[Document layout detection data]
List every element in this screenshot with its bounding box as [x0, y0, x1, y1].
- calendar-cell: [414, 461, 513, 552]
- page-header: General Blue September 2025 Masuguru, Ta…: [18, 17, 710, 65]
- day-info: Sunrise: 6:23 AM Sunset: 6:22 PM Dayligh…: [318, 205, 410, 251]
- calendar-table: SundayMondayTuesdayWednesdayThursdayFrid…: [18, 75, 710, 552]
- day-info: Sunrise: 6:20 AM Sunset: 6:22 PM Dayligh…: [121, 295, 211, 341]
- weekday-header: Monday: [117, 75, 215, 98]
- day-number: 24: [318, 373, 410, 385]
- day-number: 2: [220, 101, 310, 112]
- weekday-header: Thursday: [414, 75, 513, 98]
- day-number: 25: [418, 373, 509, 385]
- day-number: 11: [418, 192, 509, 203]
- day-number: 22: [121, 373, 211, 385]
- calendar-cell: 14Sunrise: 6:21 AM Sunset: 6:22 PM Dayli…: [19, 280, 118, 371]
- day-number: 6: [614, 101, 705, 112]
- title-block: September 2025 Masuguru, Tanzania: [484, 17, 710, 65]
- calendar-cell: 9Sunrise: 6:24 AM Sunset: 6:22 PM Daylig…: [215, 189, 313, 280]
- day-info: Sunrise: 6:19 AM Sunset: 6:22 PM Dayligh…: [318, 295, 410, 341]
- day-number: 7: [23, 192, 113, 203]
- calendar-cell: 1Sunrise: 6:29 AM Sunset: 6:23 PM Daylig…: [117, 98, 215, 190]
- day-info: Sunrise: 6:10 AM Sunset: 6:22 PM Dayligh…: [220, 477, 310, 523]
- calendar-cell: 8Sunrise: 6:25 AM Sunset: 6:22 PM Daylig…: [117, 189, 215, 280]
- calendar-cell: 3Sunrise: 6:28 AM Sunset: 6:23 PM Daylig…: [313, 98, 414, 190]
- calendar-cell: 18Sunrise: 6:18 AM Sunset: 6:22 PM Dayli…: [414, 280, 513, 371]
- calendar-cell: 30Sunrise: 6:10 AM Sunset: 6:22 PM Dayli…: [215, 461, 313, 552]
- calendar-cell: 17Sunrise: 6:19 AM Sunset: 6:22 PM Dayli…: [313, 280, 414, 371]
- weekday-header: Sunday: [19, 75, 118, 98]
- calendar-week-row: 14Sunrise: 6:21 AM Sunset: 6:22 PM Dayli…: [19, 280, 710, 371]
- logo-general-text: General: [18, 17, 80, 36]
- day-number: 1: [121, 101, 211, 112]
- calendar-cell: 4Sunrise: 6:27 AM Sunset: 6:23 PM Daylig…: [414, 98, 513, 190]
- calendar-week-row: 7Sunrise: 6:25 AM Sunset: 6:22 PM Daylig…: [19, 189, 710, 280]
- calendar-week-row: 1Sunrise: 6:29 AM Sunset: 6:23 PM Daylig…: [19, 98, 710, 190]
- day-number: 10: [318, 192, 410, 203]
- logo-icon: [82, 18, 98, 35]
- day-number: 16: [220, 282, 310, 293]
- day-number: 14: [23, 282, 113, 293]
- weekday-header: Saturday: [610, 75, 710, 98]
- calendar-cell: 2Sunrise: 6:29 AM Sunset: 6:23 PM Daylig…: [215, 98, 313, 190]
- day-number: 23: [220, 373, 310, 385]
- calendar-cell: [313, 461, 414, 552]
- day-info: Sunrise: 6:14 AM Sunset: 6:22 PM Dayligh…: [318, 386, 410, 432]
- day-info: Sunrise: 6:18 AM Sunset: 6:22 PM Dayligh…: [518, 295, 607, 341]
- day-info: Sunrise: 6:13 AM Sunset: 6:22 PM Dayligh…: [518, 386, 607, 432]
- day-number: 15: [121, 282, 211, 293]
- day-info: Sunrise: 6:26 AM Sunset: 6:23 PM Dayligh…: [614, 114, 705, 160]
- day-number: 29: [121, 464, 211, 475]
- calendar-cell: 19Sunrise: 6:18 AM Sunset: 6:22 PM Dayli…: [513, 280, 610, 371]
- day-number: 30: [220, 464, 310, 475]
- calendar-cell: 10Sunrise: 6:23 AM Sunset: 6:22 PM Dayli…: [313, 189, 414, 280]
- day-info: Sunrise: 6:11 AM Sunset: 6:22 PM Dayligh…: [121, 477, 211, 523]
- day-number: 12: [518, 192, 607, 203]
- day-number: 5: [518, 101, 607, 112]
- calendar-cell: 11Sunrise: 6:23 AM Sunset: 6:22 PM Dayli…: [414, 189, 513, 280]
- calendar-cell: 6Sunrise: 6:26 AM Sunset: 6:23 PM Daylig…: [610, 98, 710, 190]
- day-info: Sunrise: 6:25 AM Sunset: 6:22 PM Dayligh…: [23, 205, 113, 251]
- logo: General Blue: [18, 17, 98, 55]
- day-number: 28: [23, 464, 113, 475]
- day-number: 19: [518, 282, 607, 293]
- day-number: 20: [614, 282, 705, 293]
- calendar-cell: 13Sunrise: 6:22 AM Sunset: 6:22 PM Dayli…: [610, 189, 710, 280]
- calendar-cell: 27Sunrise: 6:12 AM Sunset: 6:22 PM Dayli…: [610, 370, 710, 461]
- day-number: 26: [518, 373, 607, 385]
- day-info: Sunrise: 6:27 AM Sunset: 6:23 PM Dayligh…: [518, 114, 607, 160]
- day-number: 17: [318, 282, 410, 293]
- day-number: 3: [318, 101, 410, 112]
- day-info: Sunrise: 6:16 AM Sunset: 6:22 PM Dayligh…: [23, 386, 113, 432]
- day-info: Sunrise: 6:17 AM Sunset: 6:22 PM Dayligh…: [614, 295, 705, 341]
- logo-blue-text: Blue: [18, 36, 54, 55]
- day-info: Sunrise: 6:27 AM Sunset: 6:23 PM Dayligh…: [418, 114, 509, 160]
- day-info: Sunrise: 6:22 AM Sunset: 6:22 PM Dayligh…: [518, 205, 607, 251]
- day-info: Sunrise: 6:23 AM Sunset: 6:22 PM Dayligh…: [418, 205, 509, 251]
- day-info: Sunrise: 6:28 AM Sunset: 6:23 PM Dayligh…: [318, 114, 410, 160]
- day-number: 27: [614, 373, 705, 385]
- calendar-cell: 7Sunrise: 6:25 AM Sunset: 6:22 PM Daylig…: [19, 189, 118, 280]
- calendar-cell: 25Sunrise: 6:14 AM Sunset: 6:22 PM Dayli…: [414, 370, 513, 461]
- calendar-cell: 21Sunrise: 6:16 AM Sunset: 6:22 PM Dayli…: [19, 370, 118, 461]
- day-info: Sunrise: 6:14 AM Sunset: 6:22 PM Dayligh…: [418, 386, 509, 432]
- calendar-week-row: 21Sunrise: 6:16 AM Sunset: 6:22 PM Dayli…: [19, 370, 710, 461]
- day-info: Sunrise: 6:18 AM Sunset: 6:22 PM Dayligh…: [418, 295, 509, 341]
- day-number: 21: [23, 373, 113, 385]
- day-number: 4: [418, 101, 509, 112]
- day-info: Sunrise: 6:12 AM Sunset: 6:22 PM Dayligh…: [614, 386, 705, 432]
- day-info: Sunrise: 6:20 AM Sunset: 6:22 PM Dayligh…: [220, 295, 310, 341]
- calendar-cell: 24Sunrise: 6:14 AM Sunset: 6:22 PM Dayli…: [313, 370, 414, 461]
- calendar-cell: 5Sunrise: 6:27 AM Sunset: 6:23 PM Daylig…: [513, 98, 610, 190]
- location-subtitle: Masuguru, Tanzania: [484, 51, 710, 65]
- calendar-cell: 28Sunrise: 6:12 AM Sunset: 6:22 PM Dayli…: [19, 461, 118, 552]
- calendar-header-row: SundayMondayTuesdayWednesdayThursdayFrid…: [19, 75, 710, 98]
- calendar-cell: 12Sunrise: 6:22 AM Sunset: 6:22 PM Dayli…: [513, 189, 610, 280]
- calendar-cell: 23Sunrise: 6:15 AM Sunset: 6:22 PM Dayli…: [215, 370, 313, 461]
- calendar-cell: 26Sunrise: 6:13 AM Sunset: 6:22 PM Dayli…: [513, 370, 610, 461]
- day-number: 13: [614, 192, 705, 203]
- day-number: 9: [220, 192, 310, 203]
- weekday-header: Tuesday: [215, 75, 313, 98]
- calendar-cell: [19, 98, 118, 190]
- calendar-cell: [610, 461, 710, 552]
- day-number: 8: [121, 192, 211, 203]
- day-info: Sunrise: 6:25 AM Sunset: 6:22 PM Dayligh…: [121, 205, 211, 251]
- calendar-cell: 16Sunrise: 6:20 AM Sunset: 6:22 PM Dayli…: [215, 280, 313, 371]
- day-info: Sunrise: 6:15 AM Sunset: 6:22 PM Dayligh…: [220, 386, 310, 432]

_YOUR TASK_. Search the entries for lines with the string "Tanzania", then report their number alone.

_YOUR RESPONSE_. 2